__PROBLEM DETAILS__:
Please report every line in the material below where the word "przez" is found.

__DATA EXCERPTS__:
━━━━━━━━━━━━━━━━
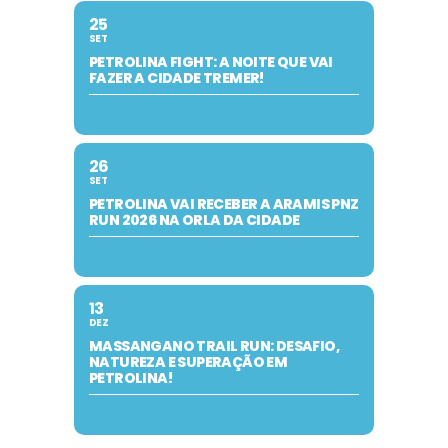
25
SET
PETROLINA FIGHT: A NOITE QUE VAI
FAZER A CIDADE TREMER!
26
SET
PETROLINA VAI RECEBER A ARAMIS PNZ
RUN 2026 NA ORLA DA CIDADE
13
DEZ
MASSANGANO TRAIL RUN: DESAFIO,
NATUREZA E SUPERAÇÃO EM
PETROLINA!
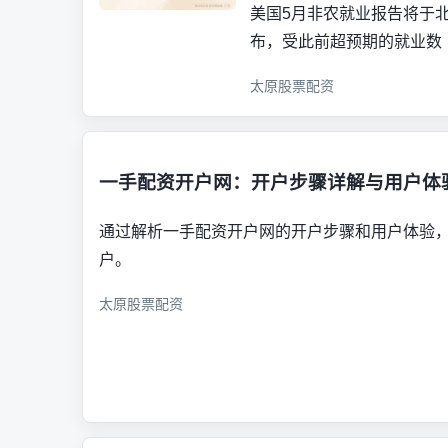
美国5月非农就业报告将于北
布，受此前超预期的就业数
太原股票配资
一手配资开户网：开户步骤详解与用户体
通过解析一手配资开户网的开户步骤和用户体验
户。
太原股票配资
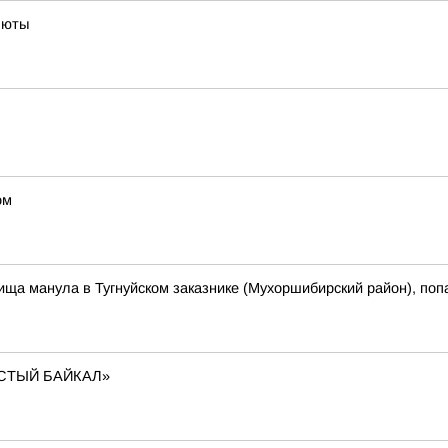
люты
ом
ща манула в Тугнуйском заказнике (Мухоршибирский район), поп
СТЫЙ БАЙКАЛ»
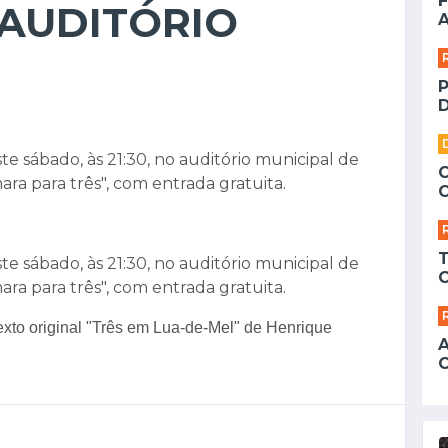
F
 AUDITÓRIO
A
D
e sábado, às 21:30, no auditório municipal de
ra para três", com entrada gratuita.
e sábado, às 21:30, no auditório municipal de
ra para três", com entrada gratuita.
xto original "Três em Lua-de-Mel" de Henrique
━━━━━━━━━━━━━━━━
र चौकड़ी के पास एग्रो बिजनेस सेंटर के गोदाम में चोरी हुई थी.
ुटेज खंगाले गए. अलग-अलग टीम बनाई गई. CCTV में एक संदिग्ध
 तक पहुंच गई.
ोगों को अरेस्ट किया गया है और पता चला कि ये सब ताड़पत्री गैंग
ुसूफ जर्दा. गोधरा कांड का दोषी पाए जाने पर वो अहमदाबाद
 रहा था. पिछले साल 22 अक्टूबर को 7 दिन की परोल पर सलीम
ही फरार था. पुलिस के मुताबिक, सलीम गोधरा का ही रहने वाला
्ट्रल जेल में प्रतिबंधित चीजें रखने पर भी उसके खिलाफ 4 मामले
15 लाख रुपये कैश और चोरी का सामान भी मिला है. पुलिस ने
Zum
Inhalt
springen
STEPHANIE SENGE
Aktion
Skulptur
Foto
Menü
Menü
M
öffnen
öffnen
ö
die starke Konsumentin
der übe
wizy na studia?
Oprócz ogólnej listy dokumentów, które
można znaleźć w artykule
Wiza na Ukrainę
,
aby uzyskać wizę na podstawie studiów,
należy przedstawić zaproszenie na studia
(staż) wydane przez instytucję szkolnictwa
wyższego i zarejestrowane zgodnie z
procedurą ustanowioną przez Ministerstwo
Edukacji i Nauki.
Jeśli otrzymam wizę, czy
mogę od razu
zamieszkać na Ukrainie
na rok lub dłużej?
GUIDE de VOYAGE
━━━━━━━━━━━━━━━━
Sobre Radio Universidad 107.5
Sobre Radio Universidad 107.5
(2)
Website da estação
━━━━━━━━━━━━━━━━
__RESPONSE TO THIS TASK__:
(staż) wydane przez instytucję szkolnictwa
procedurą ustanowioną przez Ministerstwo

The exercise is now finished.